■ Activity: Your answer must be an exact copy of the lines from the one holding "Nous contacter" through the last line of the entries below, with nothing added.

■ Data for review:

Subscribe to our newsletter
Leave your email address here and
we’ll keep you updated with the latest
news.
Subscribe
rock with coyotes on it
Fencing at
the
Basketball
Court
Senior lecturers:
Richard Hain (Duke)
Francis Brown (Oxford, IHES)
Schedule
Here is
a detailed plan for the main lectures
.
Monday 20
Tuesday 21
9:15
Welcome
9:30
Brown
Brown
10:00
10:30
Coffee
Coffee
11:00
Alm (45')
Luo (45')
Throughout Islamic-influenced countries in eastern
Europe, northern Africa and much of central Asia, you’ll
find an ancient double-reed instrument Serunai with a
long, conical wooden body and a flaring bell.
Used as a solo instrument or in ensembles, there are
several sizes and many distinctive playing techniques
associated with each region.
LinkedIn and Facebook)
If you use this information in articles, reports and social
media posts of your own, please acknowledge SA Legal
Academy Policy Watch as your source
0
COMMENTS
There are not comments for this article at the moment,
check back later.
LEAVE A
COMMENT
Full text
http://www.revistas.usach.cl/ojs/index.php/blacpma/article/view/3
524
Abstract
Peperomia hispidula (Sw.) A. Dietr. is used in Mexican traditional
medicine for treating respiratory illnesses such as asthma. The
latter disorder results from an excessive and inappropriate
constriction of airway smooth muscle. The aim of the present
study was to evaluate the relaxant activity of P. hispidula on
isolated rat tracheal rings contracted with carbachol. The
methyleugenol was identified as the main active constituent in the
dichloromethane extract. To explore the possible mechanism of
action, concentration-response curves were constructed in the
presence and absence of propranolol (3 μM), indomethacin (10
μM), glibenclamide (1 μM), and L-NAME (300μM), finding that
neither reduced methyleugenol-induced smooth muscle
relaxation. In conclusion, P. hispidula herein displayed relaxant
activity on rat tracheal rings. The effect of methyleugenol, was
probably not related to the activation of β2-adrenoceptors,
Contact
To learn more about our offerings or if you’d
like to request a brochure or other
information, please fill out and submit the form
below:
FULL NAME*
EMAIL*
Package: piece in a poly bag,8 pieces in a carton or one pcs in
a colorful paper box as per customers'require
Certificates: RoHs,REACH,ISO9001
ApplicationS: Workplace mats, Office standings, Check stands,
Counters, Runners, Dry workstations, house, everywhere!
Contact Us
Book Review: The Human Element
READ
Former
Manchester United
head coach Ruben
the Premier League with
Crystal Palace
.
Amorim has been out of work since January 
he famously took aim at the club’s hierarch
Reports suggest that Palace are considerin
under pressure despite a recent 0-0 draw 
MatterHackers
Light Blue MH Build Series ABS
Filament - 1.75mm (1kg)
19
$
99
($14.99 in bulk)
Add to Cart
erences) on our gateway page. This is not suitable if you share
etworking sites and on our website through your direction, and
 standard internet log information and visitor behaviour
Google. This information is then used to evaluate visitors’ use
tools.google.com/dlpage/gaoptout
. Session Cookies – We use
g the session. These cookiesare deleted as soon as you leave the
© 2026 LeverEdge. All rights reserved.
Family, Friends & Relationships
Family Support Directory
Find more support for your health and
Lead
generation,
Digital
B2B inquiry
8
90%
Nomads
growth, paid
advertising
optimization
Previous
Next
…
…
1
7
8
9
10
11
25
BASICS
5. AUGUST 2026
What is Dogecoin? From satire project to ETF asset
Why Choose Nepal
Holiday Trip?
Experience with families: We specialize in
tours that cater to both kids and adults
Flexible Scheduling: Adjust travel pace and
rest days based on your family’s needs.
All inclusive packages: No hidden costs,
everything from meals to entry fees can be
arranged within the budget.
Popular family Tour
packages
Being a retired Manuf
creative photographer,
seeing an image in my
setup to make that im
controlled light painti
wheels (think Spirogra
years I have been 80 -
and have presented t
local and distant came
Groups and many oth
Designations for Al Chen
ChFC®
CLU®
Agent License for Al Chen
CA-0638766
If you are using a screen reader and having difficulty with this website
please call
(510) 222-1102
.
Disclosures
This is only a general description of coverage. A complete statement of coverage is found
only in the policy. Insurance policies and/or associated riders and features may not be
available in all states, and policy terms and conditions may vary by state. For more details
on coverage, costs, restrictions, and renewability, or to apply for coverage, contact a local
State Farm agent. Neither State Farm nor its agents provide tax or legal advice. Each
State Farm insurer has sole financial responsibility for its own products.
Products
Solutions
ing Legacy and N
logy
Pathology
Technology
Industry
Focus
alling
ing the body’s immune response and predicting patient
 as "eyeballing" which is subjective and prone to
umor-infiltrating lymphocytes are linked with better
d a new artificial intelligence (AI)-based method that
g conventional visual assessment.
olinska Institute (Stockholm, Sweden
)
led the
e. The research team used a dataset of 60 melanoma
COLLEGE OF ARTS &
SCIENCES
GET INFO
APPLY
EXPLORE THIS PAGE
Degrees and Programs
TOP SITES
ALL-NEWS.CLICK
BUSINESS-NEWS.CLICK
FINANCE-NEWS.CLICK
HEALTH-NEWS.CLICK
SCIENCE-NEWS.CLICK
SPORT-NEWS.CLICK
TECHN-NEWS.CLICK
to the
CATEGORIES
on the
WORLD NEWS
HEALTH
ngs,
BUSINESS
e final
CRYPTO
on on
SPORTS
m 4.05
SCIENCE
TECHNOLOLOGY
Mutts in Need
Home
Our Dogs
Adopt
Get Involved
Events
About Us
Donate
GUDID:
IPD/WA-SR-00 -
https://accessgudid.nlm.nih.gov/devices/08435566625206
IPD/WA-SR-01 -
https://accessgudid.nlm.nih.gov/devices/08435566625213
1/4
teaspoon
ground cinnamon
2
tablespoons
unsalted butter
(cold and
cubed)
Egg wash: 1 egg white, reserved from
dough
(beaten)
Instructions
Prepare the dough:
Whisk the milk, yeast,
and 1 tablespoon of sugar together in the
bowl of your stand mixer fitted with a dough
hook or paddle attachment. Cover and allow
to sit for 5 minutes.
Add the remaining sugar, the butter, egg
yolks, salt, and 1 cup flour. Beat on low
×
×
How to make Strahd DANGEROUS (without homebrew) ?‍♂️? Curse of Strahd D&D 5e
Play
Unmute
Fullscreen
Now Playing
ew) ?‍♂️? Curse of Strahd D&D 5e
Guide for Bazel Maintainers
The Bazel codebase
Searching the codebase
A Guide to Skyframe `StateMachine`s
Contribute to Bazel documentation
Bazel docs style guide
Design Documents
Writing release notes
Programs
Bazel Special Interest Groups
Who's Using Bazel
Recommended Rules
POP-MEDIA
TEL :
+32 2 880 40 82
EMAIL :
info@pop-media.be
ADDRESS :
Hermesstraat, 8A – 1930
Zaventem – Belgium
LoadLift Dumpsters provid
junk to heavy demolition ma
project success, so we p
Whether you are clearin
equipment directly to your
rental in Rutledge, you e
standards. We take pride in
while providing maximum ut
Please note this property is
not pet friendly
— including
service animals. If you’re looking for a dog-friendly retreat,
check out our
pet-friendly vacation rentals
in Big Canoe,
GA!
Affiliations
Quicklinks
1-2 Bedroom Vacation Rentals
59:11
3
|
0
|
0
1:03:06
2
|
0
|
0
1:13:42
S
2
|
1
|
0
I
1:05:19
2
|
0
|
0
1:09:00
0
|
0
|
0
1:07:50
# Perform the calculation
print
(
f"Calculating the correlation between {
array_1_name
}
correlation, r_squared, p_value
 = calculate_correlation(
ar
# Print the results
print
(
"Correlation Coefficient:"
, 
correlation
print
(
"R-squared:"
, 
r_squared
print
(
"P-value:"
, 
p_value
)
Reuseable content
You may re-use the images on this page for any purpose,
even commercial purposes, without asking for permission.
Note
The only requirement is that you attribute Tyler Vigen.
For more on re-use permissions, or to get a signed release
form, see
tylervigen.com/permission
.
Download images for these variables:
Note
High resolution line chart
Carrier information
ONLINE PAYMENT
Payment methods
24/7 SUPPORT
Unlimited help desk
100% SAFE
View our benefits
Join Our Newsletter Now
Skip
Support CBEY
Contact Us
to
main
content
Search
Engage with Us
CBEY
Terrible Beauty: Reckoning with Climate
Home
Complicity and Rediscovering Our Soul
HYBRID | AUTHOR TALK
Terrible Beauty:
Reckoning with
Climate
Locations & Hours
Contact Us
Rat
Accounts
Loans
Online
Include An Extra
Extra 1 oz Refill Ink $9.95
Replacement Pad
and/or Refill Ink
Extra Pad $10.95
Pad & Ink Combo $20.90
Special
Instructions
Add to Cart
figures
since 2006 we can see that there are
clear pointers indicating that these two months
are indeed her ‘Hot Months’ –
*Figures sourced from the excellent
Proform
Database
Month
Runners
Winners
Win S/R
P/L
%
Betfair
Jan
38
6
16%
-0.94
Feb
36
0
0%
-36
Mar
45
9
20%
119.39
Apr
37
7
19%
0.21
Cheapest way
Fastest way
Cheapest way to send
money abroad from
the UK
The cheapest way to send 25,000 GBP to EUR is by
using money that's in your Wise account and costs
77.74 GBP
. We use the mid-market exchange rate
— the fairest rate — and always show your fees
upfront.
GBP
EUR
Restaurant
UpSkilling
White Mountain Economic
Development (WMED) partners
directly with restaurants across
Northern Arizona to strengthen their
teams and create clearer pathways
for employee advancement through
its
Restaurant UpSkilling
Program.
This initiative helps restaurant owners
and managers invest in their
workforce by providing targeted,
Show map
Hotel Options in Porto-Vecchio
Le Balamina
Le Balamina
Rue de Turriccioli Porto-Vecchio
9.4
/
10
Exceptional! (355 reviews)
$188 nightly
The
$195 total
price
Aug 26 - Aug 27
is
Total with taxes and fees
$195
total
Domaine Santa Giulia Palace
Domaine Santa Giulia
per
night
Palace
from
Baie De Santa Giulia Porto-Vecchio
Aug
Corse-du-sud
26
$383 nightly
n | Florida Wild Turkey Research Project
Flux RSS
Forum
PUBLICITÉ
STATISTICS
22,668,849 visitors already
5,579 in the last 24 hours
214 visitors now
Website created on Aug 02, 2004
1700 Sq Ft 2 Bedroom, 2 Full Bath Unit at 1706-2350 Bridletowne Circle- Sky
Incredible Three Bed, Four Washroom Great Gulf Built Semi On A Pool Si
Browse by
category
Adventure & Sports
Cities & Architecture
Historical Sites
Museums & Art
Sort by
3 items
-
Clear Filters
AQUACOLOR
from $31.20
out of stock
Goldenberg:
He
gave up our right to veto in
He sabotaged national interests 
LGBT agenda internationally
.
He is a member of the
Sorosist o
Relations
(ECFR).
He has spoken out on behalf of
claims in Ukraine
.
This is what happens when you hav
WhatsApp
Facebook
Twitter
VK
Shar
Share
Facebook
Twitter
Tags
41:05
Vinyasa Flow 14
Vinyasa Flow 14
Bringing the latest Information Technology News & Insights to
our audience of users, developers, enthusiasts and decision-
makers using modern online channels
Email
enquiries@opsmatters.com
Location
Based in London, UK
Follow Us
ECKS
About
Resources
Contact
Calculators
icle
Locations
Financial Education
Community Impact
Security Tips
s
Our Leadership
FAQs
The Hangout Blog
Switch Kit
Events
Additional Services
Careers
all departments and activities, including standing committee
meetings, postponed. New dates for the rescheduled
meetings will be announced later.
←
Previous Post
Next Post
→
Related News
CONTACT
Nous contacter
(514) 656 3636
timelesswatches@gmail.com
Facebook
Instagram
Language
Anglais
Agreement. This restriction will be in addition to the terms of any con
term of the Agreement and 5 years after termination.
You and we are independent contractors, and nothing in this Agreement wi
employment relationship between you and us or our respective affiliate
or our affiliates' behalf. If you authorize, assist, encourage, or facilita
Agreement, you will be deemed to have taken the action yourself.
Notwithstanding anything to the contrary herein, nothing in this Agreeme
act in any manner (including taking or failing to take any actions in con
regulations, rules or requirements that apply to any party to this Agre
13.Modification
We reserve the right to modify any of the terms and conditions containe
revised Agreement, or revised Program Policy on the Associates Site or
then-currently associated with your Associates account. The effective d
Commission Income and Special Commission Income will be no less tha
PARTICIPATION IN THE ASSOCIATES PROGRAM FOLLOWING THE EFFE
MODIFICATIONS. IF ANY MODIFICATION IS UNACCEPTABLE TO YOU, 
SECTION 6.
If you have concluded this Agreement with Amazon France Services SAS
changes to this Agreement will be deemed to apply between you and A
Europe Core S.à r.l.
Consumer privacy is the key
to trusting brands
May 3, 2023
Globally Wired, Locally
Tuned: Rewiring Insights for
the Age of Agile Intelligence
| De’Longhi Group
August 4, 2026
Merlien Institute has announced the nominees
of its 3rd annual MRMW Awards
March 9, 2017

■ Written solution:
Nous contacter
(514) 656 3636
timelesswatches@gmail.com
Facebook
Instagram
Language
Anglais
Agreement. This restriction will be in addition to the terms of any con
term of the Agreement and 5 years after termination.
You and we are independent contractors, and nothing in this Agreement wi
employment relationship between you and us or our respective affiliate
or our affiliates' behalf. If you authorize, assist, encourage, or facilita
Agreement, you will be deemed to have taken the action yourself.
Notwithstanding anything to the contrary herein, nothing in this Agreeme
act in any manner (including taking or failing to take any actions in con
regulations, rules or requirements that apply to any party to this Agre
13.Modification
We reserve the right to modify any of the terms and conditions containe
revised Agreement, or revised Program Policy on the Associates Site or
then-currently associated with your Associates account. The effective d
Commission Income and Special Commission Income will be no less tha
PARTICIPATION IN THE ASSOCIATES PROGRAM FOLLOWING THE EFFE
MODIFICATIONS. IF ANY MODIFICATION IS UNACCEPTABLE TO YOU, 
SECTION 6.
If you have concluded this Agreement with Amazon France Services SAS
changes to this Agreement will be deemed to apply between you and A
Europe Core S.à r.l.
Consumer privacy is the key
to trusting brands
May 3, 2023
Globally Wired, Locally
Tuned: Rewiring Insights for
the Age of Agile Intelligence
| De’Longhi Group
August 4, 2026
Merlien Institute has announced the nominees
of its 3rd annual MRMW Awards
March 9, 2017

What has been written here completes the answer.